Post #34
It's a long time since I used JEs, it's been CP/Omega only and Carrillo/Robson rods as WP says for the last 4 years or so. Before anyone asks, I don't sell my specials, I'm not into selling parts, they are only for my builds. I have looked at working out some middle of the road designs for a friend of mine to sell through his business, because it frustrates me not being able to offer people a solution.

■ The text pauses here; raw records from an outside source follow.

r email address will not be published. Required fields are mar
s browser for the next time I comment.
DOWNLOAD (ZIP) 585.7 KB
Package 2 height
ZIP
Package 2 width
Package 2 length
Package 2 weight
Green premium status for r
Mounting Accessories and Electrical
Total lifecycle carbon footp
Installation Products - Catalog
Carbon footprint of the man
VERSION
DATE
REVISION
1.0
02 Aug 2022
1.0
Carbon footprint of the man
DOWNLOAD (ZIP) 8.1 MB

The issues with the design and manufacturing quality of Wossner/PEC pistons and rods, may not always be obvious and there are alot of engines using them, that haven't flagged the risk yet. It's a long time since I've seen an XU piston from them, but I recall the intruders and pockets needed to be machined to give safe clearance. The TU ones will rub the intruder and valves quite easily unless modified and there was an example in a Saxo I read about, built up by a well known company, where the valves did rub and the company blamed the customer supplied pistons, having blatantly not done a basic dry build check to see what the clearance was like!
Here are some pics from a TU5JP4 engine sent to me last year with those pistons and rods. I centre punched through the guides to do a basic radius check and there wasn't enough clearance for the standard inlet and exhaust valves. To illustrate it to his supplier, I took this pic, which shows 65.5mm across the pocket edges (easier to pic than the radius); the valve size (31.3 std) plus the centres (35.0mm) equals 66.3 without any clearance added, so even without the transfer punching you can see it's machined wrong! The intruder is too tall as well and touches the chamber on an unskimmed head:
The rod problems are harder to illustrate, but all of these rods feature an acute stress point on the rod bolt counterbore:
That's where they always fail and I've seen the same with DP rods supplied by Cat cams recently too. People often blame the bolts, but if they've bent before breaking and the rod bore edges are diverging, it's obviously cap failure and that point on the counterbore is where it starts. Also both of those rods mentioned in the TU have excessive material in the H-section, which causes them to clash with the bottom of the bore, demanding clearance to be machined, which relaxes the block in that area causing bore distortion.
In many cases people get away with it, but if you're serious about the engines your building, it's not acceptable and for the money they're charged out at, it's shocking.